**ACTIVITY**
Every line of the data below is to be written out again exactly.

**DATA UNDER STUDY**
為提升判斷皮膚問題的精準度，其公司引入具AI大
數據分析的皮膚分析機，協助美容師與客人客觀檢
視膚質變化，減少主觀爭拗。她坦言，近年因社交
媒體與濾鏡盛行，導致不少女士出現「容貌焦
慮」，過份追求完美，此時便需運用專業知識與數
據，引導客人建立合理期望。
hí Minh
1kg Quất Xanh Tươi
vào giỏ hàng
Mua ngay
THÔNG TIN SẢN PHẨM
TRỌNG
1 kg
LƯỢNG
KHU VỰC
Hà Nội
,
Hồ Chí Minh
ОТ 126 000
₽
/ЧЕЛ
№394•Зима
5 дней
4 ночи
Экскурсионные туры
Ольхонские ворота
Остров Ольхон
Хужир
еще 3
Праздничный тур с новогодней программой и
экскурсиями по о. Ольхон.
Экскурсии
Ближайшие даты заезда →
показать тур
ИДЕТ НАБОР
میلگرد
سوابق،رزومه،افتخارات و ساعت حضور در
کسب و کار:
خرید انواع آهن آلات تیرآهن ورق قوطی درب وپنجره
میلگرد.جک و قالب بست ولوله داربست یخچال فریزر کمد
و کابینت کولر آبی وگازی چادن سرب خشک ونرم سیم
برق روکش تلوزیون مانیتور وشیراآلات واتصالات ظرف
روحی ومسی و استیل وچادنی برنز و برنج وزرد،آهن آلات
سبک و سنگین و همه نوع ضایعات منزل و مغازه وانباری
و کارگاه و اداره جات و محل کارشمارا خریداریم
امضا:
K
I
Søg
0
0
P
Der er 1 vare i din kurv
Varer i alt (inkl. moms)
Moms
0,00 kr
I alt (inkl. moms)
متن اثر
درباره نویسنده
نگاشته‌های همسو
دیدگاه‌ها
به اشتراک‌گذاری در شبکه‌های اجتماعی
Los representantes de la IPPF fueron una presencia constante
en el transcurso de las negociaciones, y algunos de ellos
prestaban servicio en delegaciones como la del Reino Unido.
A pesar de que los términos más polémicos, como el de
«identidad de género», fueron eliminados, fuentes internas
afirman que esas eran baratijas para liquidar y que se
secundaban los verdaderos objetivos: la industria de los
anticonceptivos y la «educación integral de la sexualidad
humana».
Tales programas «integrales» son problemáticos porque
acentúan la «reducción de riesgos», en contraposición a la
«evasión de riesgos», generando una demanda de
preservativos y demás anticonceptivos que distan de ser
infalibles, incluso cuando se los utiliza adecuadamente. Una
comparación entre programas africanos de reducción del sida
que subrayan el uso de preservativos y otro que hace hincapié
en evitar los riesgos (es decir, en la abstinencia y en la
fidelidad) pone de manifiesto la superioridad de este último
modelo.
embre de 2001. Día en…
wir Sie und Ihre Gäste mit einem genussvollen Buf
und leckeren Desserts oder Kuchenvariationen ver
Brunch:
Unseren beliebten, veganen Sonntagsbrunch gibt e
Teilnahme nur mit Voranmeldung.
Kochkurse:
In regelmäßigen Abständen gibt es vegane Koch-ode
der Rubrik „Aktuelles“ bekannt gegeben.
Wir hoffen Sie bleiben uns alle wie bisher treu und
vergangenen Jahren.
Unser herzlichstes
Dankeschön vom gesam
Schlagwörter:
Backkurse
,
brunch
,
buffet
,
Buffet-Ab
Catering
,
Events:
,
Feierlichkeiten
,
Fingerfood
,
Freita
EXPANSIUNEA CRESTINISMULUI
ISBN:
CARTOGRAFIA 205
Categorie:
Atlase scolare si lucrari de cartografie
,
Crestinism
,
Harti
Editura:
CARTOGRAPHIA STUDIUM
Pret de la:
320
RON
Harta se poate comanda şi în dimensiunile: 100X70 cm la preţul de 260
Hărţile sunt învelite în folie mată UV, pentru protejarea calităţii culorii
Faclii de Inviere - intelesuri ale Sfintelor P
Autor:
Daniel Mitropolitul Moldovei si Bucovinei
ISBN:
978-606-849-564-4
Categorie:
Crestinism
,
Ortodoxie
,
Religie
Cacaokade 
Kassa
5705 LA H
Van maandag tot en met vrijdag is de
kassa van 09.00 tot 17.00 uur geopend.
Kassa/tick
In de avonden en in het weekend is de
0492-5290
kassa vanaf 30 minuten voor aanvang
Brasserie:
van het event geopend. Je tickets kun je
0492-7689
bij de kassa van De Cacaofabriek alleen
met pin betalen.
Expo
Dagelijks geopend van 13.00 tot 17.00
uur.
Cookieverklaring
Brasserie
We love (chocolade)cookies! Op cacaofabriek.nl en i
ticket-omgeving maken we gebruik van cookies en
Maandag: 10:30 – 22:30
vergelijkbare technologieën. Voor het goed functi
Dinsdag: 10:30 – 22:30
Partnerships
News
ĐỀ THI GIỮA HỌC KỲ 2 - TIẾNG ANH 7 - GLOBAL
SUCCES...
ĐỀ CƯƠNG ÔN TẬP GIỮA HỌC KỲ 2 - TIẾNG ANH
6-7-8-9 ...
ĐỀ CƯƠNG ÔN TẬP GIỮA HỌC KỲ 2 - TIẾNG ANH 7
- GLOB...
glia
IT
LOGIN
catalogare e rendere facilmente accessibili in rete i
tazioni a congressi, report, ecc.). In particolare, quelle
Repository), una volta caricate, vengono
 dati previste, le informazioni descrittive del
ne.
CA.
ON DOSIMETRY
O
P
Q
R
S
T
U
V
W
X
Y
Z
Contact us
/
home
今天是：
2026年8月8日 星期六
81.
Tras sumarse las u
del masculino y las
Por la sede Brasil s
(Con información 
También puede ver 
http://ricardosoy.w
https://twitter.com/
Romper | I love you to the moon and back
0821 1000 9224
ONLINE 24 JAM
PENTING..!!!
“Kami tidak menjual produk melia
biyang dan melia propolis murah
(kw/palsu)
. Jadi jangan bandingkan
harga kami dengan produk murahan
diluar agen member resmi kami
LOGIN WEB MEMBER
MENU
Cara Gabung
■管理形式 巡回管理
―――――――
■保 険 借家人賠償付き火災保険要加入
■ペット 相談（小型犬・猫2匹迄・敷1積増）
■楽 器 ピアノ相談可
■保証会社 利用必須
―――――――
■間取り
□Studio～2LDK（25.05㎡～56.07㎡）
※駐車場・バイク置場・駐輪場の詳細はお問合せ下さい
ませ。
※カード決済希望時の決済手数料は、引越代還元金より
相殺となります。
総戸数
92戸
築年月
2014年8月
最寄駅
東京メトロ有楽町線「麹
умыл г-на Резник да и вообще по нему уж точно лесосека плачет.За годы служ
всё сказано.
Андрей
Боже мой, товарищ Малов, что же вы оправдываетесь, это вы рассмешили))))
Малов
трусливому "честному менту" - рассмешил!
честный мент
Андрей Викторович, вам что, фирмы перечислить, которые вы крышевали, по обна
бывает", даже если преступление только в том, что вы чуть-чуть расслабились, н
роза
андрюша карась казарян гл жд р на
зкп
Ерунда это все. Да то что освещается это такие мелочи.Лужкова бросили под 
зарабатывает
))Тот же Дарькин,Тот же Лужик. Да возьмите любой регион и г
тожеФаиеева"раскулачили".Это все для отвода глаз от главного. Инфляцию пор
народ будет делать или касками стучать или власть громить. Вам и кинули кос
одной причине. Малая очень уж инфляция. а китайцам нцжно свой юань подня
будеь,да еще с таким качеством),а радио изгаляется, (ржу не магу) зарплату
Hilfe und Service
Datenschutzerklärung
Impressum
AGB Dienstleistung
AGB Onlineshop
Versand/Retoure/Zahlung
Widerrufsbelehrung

**ANSWER BOX**
為提升判斷皮膚問題的精準度，其公司引入具AI大
數據分析的皮膚分析機，協助美容師與客人客觀檢
視膚質變化，減少主觀爭拗。她坦言，近年因社交
媒體與濾鏡盛行，導致不少女士出現「容貌焦
慮」，過份追求完美，此時便需運用專業知識與數
據，引導客人建立合理期望。
hí Minh
1kg Quất Xanh Tươi
vào giỏ hàng
Mua ngay
THÔNG TIN SẢN PHẨM
TRỌNG
1 kg
LƯỢNG
KHU VỰC
Hà Nội
,
Hồ Chí Minh
ОТ 126 000
₽
/ЧЕЛ
№394•Зима
5 дней
4 ночи
Экскурсионные туры
Ольхонские ворота
Остров Ольхон
Хужир
еще 3
Праздничный тур с новогодней программой и
экскурсиями по о. Ольхон.
Экскурсии
Ближайшие даты заезда →
показать тур
ИДЕТ НАБОР
میلگرد
سوابق،رزومه،افتخارات و ساعت حضور در
کسب و کار:
خرید انواع آهن آلات تیرآهن ورق قوطی درب وپنجره
میلگرد.جک و قالب بست ولوله داربست یخچال فریزر کمد
و کابینت کولر آبی وگازی چادن سرب خشک ونرم سیم
برق روکش تلوزیون مانیتور وشیراآلات واتصالات ظرف
روحی ومسی و استیل وچادنی برنز و برنج وزرد،آهن آلات
سبک و سنگین و همه نوع ضایعات منزل و مغازه وانباری
و کارگاه و اداره جات و محل کارشمارا خریداریم
امضا:
K
I
Søg
0
0
P
Der er 1 vare i din kurv
Varer i alt (inkl. moms)
Moms
0,00 kr
I alt (inkl. moms)
متن اثر
درباره نویسنده
نگاشته‌های همسو
دیدگاه‌ها
به اشتراک‌گذاری در شبکه‌های اجتماعی
Los representantes de la IPPF fueron una presencia constante
en el transcurso de las negociaciones, y algunos de ellos
prestaban servicio en delegaciones como la del Reino Unido.
A pesar de que los términos más polémicos, como el de
«identidad de género», fueron eliminados, fuentes internas
afirman que esas eran baratijas para liquidar y que se
secundaban los verdaderos objetivos: la industria de los
anticonceptivos y la «educación integral de la sexualidad
humana».
Tales programas «integrales» son problemáticos porque
acentúan la «reducción de riesgos», en contraposición a la
«evasión de riesgos», generando una demanda de
preservativos y demás anticonceptivos que distan de ser
infalibles, incluso cuando se los utiliza adecuadamente. Una
comparación entre programas africanos de reducción del sida
que subrayan el uso de preservativos y otro que hace hincapié
en evitar los riesgos (es decir, en la abstinencia y en la
fidelidad) pone de manifiesto la superioridad de este último
modelo.
embre de 2001. Día en…
wir Sie und Ihre Gäste mit einem genussvollen Buf
und leckeren Desserts oder Kuchenvariationen ver
Brunch:
Unseren beliebten, veganen Sonntagsbrunch gibt e
Teilnahme nur mit Voranmeldung.
Kochkurse:
In regelmäßigen Abständen gibt es vegane Koch-ode
der Rubrik „Aktuelles“ bekannt gegeben.
Wir hoffen Sie bleiben uns alle wie bisher treu und
vergangenen Jahren.
Unser herzlichstes
Dankeschön vom gesam
Schlagwörter:
Backkurse
,
brunch
,
buffet
,
Buffet-Ab
Catering
,
Events:
,
Feierlichkeiten
,
Fingerfood
,
Freita
EXPANSIUNEA CRESTINISMULUI
ISBN:
CARTOGRAFIA 205
Categorie:
Atlase scolare si lucrari de cartografie
,
Crestinism
,
Harti
Editura:
CARTOGRAPHIA STUDIUM
Pret de la:
320
RON
Harta se poate comanda şi în dimensiunile: 100X70 cm la preţul de 260
Hărţile sunt învelite în folie mată UV, pentru protejarea calităţii culorii
Faclii de Inviere - intelesuri ale Sfintelor P
Autor:
Daniel Mitropolitul Moldovei si Bucovinei
ISBN:
978-606-849-564-4
Categorie:
Crestinism
,
Ortodoxie
,
Religie
Cacaokade 
Kassa
5705 LA H
Van maandag tot en met vrijdag is de
kassa van 09.00 tot 17.00 uur geopend.
Kassa/tick
In de avonden en in het weekend is de
0492-5290
kassa vanaf 30 minuten voor aanvang
Brasserie:
van het event geopend. Je tickets kun je
0492-7689
bij de kassa van De Cacaofabriek alleen
met pin betalen.
Expo
Dagelijks geopend van 13.00 tot 17.00
uur.
Cookieverklaring
Brasserie
We love (chocolade)cookies! Op cacaofabriek.nl en i
ticket-omgeving maken we gebruik van cookies en
Maandag: 10:30 – 22:30
vergelijkbare technologieën. Voor het goed functi
Dinsdag: 10:30 – 22:30
Partnerships
News
ĐỀ THI GIỮA HỌC KỲ 2 - TIẾNG ANH 7 - GLOBAL
SUCCES...
ĐỀ CƯƠNG ÔN TẬP GIỮA HỌC KỲ 2 - TIẾNG ANH
6-7-8-9 ...
ĐỀ CƯƠNG ÔN TẬP GIỮA HỌC KỲ 2 - TIẾNG ANH 7
- GLOB...
glia
IT
LOGIN
catalogare e rendere facilmente accessibili in rete i
tazioni a congressi, report, ecc.). In particolare, quelle
Repository), una volta caricate, vengono
 dati previste, le informazioni descrittive del
ne.
CA.
ON DOSIMETRY
O
P
Q
R
S
T
U
V
W
X
Y
Z
Contact us
/
home
今天是：
2026年8月8日 星期六
81.
Tras sumarse las u
del masculino y las
Por la sede Brasil s
(Con información 
También puede ver 
http://ricardosoy.w
https://twitter.com/
Romper | I love you to the moon and back
0821 1000 9224
ONLINE 24 JAM
PENTING..!!!
“Kami tidak menjual produk melia
biyang dan melia propolis murah
(kw/palsu)
. Jadi jangan bandingkan
harga kami dengan produk murahan
diluar agen member resmi kami
LOGIN WEB MEMBER
MENU
Cara Gabung
■管理形式 巡回管理
―――――――
■保 険 借家人賠償付き火災保険要加入
■ペット 相談（小型犬・猫2匹迄・敷1積増）
■楽 器 ピアノ相談可
■保証会社 利用必須
―――――――
■間取り
□Studio～2LDK（25.05㎡～56.07㎡）
※駐車場・バイク置場・駐輪場の詳細はお問合せ下さい
ませ。
※カード決済希望時の決済手数料は、引越代還元金より
相殺となります。
総戸数
92戸
築年月
2014年8月
最寄駅
東京メトロ有楽町線「麹
умыл г-на Резник да и вообще по нему уж точно лесосека плачет.За годы служ
всё сказано.
Андрей
Боже мой, товарищ Малов, что же вы оправдываетесь, это вы рассмешили))))
Малов
трусливому "честному менту" - рассмешил!
честный мент
Андрей Викторович, вам что, фирмы перечислить, которые вы крышевали, по обна
бывает", даже если преступление только в том, что вы чуть-чуть расслабились, н
роза
андрюша карась казарян гл жд р на
зкп
Ерунда это все. Да то что освещается это такие мелочи.Лужкова бросили под 
зарабатывает
))Тот же Дарькин,Тот же Лужик. Да возьмите любой регион и г
тожеФаиеева"раскулачили".Это все для отвода глаз от главного. Инфляцию пор
народ будет делать или касками стучать или власть громить. Вам и кинули кос
одной причине. Малая очень уж инфляция. а китайцам нцжно свой юань подня
будеь,да еще с таким качеством),а радио изгаляется, (ржу не магу) зарплату
Hilfe und Service
Datenschutzerklärung
Impressum
AGB Dienstleistung
AGB Onlineshop
Versand/Retoure/Zahlung
Widerrufsbelehrung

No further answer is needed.